Debate Over Participation Trophies Heats UpPlay
Pittsburgh Steelers linebacker James Harrison made news this week when he ordered his children, ages 8 and 6, to return trophies they’d received for participating in a program designed to teach them teamwork. His rationale was that they hadn’t won anything, so they shouldn’t get trophies. Bill Littlefield doesn’t agree.
Participation trophies have the populace riled up.
Should every kid who signs on get a little silver cup?
Or maybe some faux-marble stand with player at the top?
And if they give such trophies out, where does the giving stop?
Should trophies be for winners only?
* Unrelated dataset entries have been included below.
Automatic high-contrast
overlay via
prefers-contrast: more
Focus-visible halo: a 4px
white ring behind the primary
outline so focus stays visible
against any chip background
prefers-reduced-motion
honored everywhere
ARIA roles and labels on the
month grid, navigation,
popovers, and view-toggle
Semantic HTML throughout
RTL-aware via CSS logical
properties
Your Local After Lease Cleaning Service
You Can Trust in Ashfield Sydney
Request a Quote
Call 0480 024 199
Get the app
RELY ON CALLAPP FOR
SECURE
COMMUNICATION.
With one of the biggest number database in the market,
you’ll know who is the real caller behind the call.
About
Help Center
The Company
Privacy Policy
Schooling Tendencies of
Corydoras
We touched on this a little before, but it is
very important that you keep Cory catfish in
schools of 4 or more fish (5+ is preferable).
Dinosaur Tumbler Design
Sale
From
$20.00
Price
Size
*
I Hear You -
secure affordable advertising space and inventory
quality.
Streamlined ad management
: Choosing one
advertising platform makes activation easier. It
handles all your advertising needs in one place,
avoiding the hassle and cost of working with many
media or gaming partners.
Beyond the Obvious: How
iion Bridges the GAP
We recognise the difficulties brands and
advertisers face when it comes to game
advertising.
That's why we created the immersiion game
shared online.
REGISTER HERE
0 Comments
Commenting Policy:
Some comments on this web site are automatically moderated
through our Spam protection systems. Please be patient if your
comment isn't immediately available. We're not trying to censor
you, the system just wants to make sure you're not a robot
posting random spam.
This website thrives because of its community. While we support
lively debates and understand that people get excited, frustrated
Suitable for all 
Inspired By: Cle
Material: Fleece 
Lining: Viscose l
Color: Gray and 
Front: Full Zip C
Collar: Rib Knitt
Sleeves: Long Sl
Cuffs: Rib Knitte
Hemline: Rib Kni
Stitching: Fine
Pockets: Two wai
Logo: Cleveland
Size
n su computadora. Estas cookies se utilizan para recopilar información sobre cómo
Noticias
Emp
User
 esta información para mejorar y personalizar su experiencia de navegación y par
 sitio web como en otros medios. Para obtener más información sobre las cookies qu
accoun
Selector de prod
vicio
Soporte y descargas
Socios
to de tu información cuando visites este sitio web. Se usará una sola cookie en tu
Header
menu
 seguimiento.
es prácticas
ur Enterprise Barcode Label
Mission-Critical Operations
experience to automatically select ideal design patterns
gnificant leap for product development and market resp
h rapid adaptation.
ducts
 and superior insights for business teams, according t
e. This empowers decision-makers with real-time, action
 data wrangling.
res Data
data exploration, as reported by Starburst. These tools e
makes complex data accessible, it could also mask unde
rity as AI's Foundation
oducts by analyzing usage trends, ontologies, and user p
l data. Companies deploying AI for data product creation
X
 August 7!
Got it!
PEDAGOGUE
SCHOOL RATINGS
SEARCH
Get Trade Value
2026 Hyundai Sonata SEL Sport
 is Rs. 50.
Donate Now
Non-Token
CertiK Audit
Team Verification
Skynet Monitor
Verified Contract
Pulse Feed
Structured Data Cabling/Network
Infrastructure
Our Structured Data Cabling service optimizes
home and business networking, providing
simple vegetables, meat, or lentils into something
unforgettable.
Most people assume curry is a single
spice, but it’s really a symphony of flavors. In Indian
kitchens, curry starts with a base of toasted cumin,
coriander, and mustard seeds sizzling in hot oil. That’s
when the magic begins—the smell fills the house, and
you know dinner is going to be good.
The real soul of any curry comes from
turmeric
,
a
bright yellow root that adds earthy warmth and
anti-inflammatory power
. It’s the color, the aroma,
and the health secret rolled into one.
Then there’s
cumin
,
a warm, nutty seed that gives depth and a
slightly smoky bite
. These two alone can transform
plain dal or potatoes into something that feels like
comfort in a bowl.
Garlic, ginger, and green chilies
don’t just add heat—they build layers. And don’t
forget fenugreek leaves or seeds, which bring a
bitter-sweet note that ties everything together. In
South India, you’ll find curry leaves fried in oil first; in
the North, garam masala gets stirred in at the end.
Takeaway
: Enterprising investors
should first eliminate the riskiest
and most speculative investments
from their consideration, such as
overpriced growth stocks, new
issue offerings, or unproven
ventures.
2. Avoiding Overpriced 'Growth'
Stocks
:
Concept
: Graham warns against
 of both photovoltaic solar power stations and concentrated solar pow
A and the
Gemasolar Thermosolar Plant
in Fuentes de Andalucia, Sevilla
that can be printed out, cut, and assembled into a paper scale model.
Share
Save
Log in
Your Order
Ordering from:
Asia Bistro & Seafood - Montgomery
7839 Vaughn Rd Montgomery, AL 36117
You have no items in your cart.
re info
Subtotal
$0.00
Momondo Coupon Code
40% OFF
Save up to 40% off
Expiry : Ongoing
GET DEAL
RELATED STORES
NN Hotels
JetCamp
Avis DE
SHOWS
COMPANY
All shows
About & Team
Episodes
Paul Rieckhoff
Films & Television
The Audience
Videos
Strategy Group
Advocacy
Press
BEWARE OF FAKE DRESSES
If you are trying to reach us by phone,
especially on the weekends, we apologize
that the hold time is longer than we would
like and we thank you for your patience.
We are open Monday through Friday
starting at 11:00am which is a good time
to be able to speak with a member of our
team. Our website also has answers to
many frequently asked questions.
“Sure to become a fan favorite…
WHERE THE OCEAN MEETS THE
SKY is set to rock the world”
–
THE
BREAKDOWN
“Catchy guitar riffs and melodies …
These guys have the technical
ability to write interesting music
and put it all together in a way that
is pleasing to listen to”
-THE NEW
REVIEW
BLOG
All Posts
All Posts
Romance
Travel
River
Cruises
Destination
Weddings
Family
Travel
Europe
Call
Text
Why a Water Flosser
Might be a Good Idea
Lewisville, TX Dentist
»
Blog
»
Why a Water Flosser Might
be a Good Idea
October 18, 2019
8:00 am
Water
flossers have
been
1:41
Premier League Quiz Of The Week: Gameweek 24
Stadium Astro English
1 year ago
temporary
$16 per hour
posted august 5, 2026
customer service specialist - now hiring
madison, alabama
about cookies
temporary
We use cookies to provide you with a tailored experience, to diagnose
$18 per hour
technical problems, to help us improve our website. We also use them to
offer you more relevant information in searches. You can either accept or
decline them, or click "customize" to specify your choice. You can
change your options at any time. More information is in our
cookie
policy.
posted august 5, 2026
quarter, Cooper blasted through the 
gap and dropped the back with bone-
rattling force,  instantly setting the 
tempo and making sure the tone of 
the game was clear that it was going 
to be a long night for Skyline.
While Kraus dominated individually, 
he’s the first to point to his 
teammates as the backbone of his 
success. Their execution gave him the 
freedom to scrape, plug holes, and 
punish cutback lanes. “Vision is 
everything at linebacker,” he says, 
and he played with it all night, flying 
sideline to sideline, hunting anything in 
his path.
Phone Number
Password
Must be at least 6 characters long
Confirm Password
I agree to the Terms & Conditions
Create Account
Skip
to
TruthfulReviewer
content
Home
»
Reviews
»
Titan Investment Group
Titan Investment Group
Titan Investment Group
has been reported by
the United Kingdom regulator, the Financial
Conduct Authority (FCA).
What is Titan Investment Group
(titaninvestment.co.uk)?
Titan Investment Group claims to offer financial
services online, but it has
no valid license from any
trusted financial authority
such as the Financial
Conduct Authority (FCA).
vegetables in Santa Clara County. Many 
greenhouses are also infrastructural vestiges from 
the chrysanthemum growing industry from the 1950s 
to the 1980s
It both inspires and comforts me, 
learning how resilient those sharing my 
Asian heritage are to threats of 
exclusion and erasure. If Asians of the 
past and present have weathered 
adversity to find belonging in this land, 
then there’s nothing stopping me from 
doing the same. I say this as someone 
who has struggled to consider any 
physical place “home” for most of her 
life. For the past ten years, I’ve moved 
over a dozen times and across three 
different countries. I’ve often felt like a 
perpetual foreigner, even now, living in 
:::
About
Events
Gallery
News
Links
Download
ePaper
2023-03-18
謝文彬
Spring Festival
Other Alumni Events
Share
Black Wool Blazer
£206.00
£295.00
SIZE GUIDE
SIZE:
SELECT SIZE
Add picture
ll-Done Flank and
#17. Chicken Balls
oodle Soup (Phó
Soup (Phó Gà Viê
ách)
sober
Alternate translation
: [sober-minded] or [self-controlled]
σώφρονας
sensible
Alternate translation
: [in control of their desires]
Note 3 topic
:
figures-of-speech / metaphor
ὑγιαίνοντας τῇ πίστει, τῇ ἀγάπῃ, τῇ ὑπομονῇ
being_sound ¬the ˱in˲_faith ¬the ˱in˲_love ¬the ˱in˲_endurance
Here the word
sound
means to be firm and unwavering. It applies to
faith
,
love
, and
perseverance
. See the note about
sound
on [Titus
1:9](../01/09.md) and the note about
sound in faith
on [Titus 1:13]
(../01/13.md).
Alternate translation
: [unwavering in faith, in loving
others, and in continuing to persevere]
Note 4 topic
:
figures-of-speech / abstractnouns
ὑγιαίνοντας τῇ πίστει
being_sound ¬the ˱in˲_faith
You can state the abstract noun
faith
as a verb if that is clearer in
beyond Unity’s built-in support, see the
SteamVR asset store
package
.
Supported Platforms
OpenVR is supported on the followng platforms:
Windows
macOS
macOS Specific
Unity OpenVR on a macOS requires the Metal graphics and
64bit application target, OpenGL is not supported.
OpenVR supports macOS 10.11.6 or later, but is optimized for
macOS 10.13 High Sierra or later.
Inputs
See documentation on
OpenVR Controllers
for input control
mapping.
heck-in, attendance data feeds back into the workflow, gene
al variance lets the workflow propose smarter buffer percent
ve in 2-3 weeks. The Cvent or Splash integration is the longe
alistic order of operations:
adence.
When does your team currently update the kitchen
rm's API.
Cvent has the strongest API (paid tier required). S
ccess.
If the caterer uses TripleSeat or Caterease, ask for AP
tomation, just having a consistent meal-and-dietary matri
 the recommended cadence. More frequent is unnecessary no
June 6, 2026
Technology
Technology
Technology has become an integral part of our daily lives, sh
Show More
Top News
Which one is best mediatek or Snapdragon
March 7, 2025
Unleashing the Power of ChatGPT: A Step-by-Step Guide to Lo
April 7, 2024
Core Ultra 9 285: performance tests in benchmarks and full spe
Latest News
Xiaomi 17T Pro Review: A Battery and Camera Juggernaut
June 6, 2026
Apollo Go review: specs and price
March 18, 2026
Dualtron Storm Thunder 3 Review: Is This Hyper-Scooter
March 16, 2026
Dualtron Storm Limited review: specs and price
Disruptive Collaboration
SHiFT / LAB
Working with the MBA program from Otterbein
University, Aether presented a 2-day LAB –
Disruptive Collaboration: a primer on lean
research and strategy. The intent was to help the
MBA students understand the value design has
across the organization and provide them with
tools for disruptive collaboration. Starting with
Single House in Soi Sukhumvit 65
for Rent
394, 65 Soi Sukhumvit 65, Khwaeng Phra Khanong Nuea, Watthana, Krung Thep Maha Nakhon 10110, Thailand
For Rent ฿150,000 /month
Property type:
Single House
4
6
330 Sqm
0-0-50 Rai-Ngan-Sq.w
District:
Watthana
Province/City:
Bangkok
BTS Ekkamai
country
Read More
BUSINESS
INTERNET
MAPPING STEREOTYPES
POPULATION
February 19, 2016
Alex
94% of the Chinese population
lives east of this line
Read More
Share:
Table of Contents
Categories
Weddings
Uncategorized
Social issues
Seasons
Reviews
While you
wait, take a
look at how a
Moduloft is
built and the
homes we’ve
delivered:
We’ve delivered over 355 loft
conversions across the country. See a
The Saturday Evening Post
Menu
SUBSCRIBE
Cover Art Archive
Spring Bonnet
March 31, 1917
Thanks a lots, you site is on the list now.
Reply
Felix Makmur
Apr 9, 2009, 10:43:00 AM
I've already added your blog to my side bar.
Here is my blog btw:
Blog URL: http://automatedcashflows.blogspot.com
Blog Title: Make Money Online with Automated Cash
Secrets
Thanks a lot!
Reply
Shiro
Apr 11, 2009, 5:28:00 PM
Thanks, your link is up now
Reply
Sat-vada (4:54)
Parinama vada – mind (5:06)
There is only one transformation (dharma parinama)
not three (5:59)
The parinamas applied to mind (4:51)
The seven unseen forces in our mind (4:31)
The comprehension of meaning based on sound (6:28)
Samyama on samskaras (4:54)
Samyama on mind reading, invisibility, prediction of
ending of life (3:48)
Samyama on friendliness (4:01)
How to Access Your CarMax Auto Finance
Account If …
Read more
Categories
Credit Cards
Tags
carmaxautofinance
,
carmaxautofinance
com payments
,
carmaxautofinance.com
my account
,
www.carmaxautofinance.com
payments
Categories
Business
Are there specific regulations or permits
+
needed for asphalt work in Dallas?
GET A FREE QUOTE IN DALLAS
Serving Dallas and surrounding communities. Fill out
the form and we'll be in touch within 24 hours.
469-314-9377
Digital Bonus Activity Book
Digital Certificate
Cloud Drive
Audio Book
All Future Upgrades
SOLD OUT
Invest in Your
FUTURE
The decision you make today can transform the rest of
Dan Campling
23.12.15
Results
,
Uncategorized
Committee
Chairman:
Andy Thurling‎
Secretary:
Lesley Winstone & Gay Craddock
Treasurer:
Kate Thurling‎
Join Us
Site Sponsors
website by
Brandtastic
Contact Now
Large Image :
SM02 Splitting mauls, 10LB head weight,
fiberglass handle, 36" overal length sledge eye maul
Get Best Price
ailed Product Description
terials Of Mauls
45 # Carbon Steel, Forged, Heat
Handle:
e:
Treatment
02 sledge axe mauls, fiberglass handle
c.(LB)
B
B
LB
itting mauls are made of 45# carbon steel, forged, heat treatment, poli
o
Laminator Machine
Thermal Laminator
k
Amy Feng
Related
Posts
Or should there be more?
Should everybody get one, if not two or three or four…
To line up on their shelves in case their self-esteem should slip?
James Harrison believes it’s time for folks to get a grip
And realize rewarding nothing teaches kids to feel
There is no need to try and win. The contest isn’t real
If everyone’s rewarded with a trophy at the end.
I don’t want James to break, but might he just so slightly bend?
I don’t think kids are stupid. Kids know who has lost and won.
They also know — or ought to know — that playing games is fun.
And trophies? They are also fun, though they’re inclined to break
When puppies knock them over, but are trophies a mistake?
My kids collected trophies, ribbons, medals, all that stuff,
Sometimes they were on winning teams, and sometimes times were tough,
But trophies piled up either way, and briefly meant a lot…
I know that it was “briefly” because now it’s me that’s got
The boxes full of trophies in the basement with the lamps
And junk that they brought home from summers spent in summer camps,
And shells and clothes and beat-up bikes and photos, hats, and shoes…
It’s part of what accumulates, although some stuff they lose…
But in among the rubble there are little soccer players,
And little folks with basketballs. I might join the nay-sayers,
Because without the long-forgotten trophies, there would be
Less clutter in the basement, and someday it will be me
Who has to clean the clutter out, but when the kids were small,
Perhaps the trophies helped them feel a little bit more tall.